Nakano introduced his own resolution, AJR 30, co-sponsored by Honda. It broadly condemns genocide and seeks to establish an institute to study the phenomenon. No specific nation is named in the Nakano proposal. Meanwhile, Honda said he intends to reintroduce his resolution when the legislature reconvenes in mid-August. He predicts it will pass.

Nakano's Torrance office said he was on vacation and unavailable for comment. But a friend, who asked for anonymity, explained the assemblyman's position. "George thinks the timing of Mike's resolution is poor. We are in this period of anti-Asian sentiments. It's a mess. The situation has mushroomed into something intensely emotional on both sides."

People who know both men are chagrined at this internecine warfare. After all, they are the only two Asian-American Democratic lawmakers in the nation's most populous state, a state with an emerging Asian population and increasing political clout.

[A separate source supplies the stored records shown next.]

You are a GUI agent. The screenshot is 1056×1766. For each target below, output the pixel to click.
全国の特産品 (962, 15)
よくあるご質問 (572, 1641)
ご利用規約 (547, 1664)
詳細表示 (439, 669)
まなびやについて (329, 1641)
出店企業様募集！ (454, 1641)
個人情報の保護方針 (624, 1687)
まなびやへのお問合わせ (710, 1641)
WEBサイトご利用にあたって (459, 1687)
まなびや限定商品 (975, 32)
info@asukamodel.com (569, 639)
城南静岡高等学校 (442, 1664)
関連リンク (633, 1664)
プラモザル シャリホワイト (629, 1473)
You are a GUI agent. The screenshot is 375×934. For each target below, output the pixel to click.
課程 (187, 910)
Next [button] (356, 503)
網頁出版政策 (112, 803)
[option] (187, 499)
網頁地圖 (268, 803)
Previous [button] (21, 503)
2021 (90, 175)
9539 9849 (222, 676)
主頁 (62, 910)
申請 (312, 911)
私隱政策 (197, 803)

There does not seem to be a strong political and/or ethnic identity that binds the two men the way there often is with black or Latino politicians. Honda was a county supervisor for six years before becoming an assemblyman in 1996. He describes himself simply as a 1960s liberal Democrat who helped found the ethnic studies department at San Jose State University.

Nakano represents a moderate-to-conservative district in Southern California. He was a city councilman for 14 years; before that he was a teacher and school administrator. Both men spent years in American internment camps for Japanese immigrants and Japanese-Americans during World War II. Though Honda supported Nakano's campaign last year, the two have different personalities. "Mike has always been a champion of civil rights and human rights. George takes a more methodical, moderate course. He is very analytical," one source pointed out.

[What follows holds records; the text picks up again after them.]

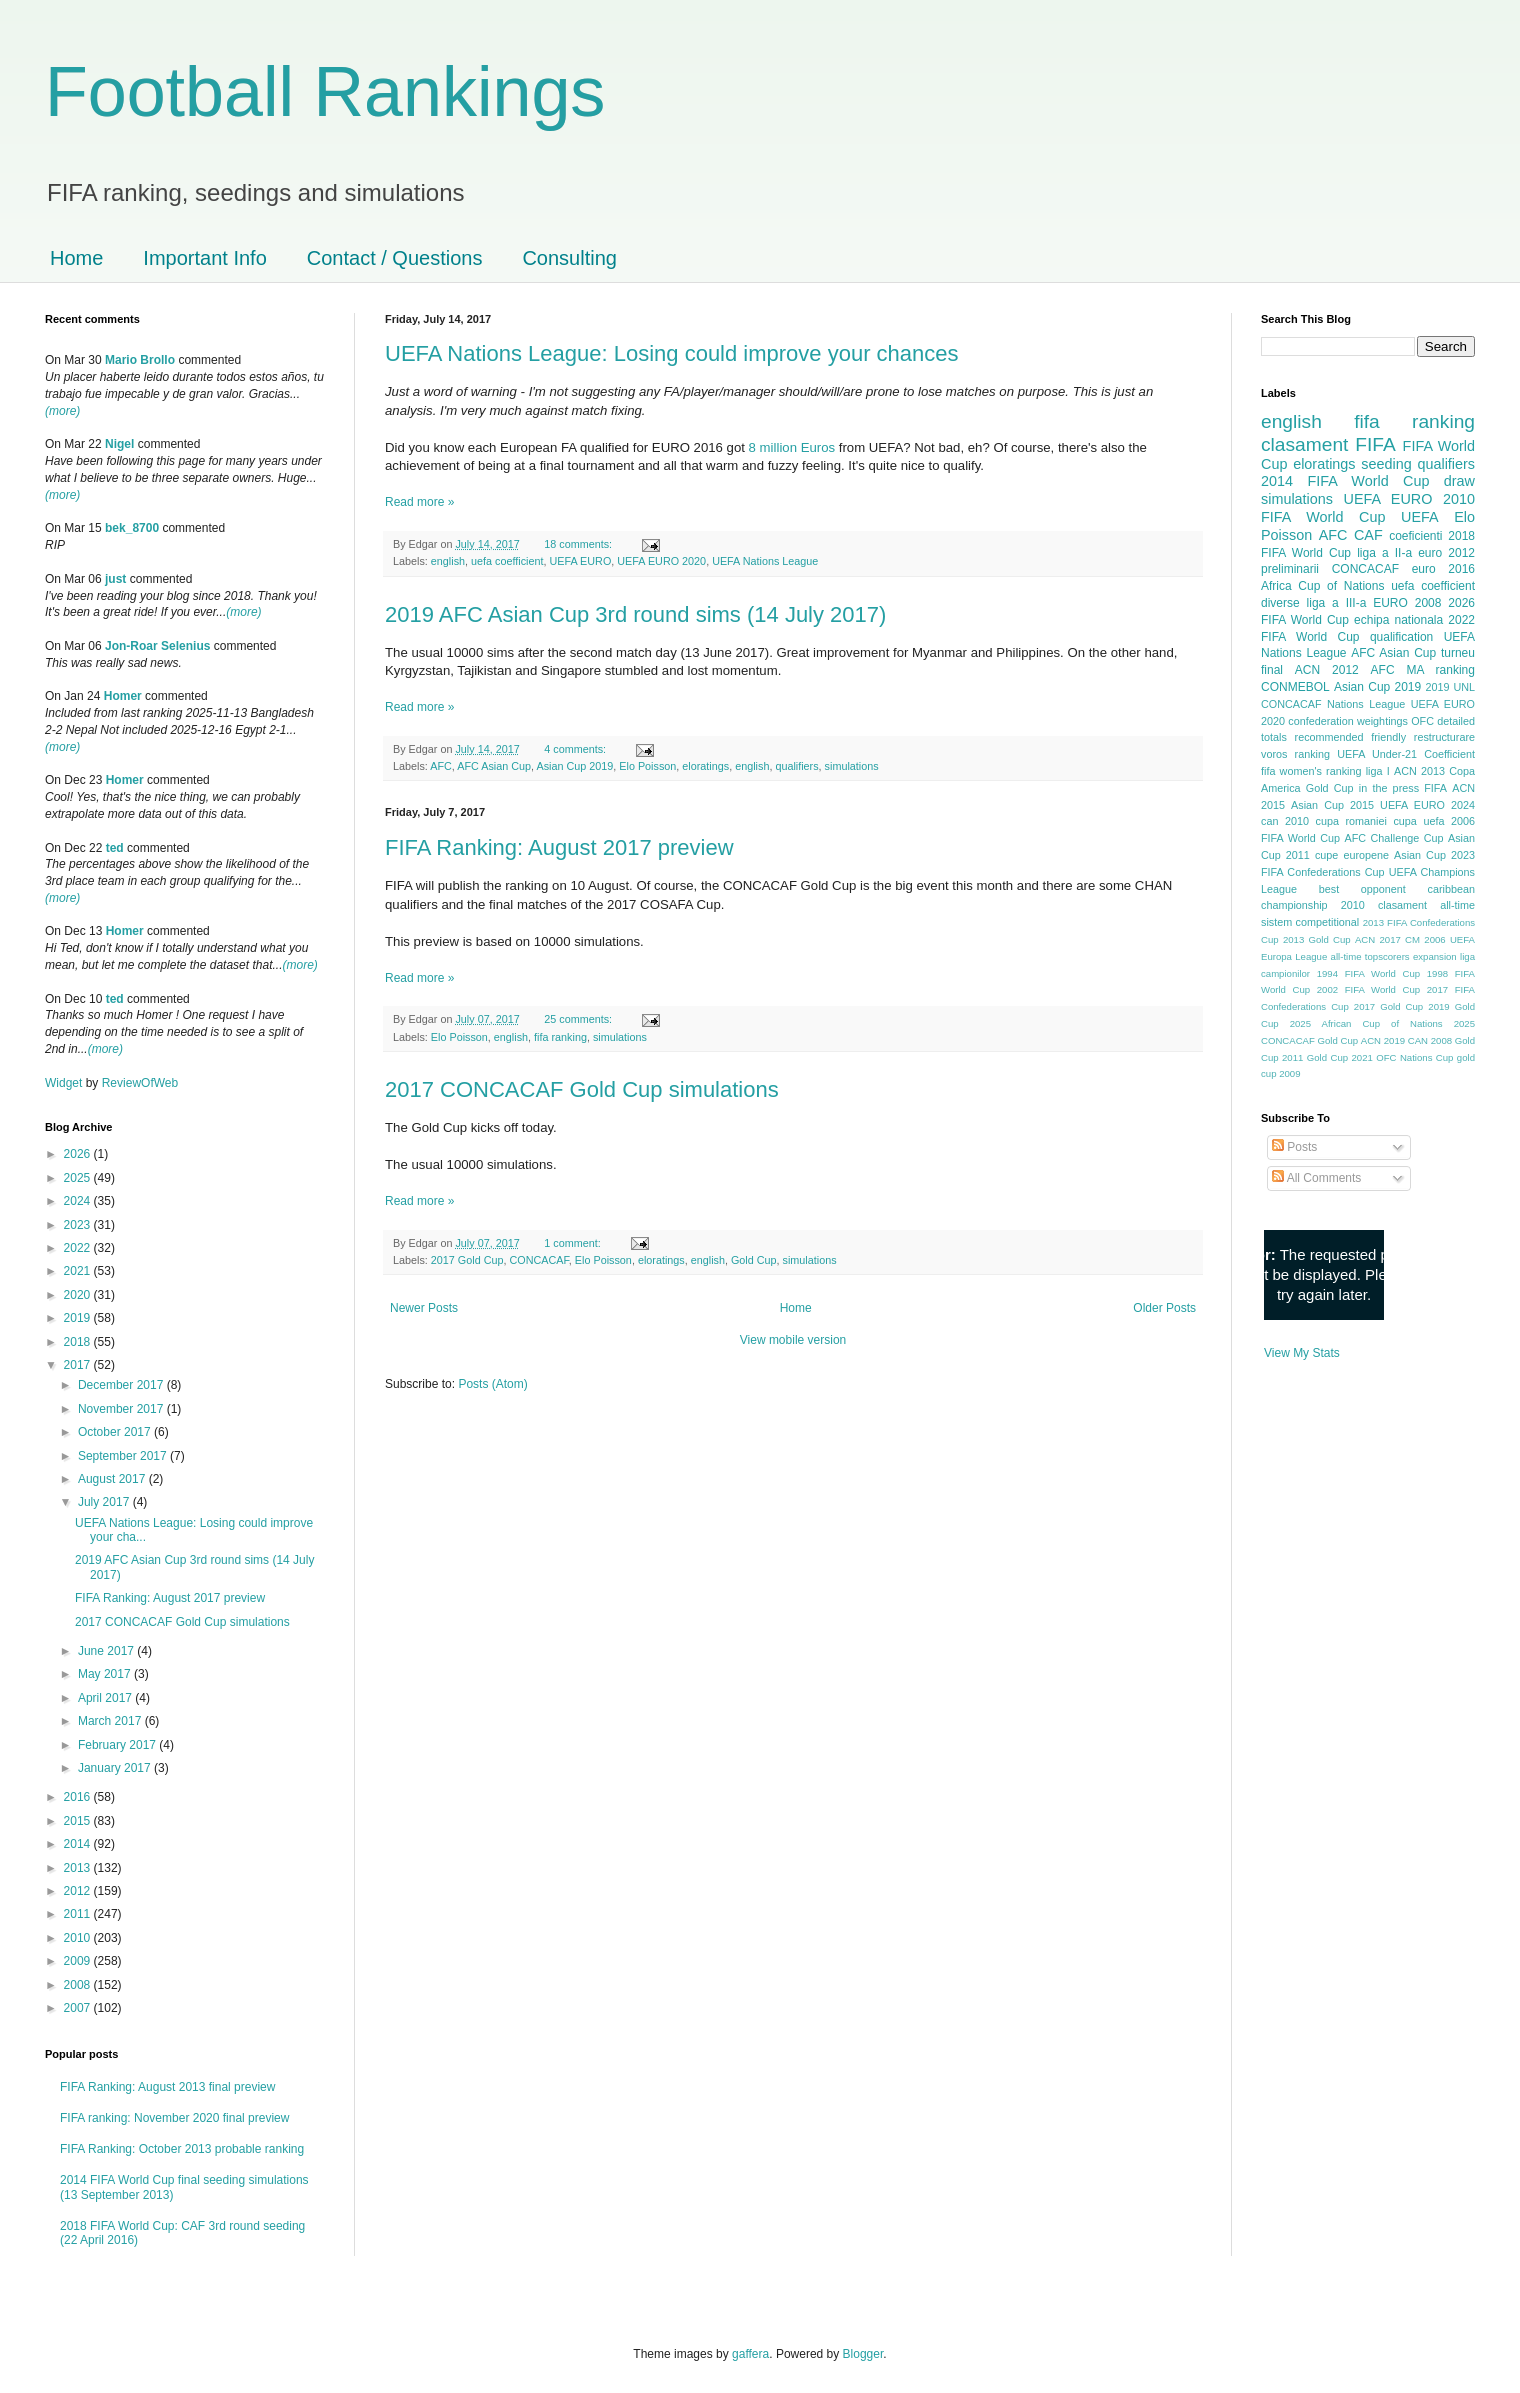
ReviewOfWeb (140, 1083)
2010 (79, 1938)
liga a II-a (1384, 553)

Whatever the personal stakes, the issue has shaken up Japanese-Americans and Chinese-Americans in California and across the nation. Some Japanese-Americans are upset with Honda because they fear backlash from Americans who may consider them more Japanese than American. For many Japanese-Americans, especially those who lived through the World War II internment, having a distinct American identity has been a crucial way to show their loyalty to America. Ironically, according to some sources, Japanese-Americans who oppose the Honda resolution won't speak out publicly for fear their opposition will be interpreted as endorsing Japan's heinous acts of half a century ago. "Some Japanese-Americans are silenced on this issue," one observer noted.

To Honda supporters, the issue is not about ethnicity or nationality. "One shouldn't look at this issue in terms of ethnicity," said Iris Chang, the Silicon Valley-based author of the internationally acclaimed book "The Rape of Nanking: The Forgotten Holocaust of World War II." "It should be looked at from the perspective of human rights. Americans should care about this issue in the same way we care about the Holocaust. The rape of Nanking was an act of genocide."

U.C. Berkeley's Ling-chi Wang sees no identity contradictions. "I see this issue as a kind of synthesizing of two experiences many of us have had. I have vivid childhood memories of Japanese atrocities in Amoy, near where I was born. But as an American, I feel the need to participate in the political process here. So supporting this measure is drawing upon my personal experiences and translating them to the American political arena."

The Japanese consulate in San Francisco sent Honda a statement made on Aug. 15, 1995, by former Japanese prime minister Tomiichi Murayama, who expressed "my feelings of deep remorse" and stated "my heartfelt apologies" for the "tremendous damage and suffering to the people of many countries, particularly to those of Asian nations."

The consulate's response included a detailed breakout of Japanese history textbook treatments of the rape of Nanking and the use of Asian women as prostitutes for Japanese military personnel. The excerpts also mentioned the existence of a poison-gas unit.

The textbook response was dismissed by Chang.

"Too vague," she said. "Not specific enough, and nowhere near Germany's apology to its victims."

Even though many Chinese-Americans are pleased with Honda's resolution, others are not. The issue has driven a wedge in the ranks of the Organization of Chinese Americans, or OCA, a 26-year-old national civil rights group of primarily middle-class suburban Chinese immigrants.

Last year, the national OCA board voted not to support the congressional resolution which was similar to Honda's state resolution. It did so primarily because the OCA constitution forbids the organization from getting involved in foreign-policy issues. But several OCA chapter presidents argue that it's not a foreign policy issue and are expected to raise the question again at the organization's national convention this week in Dallas.

Michael Lin, immediate past national OCA president, explained the group's reluctance to support a call for Japan to apologize and pay for atrocities in China: "If we go to Congress to advocate for our rights, we don't want anyone to question whose rights we are speaking out for. We do not want to send out mixed messages. We stand as Americans for the rights of Chinese-Americans and Asian-Americans."

The issue embodied in Honda's resolution clearly is vexing to many Asian-Americans. But some see a silver lining. "Controversy is healthy," said one political operative. "This shows we are growing up politically."

U.C. Berkeley's Wang added, "What we saw at the Ming's lunch was a continuing political maturity of the Chinese immigrant population."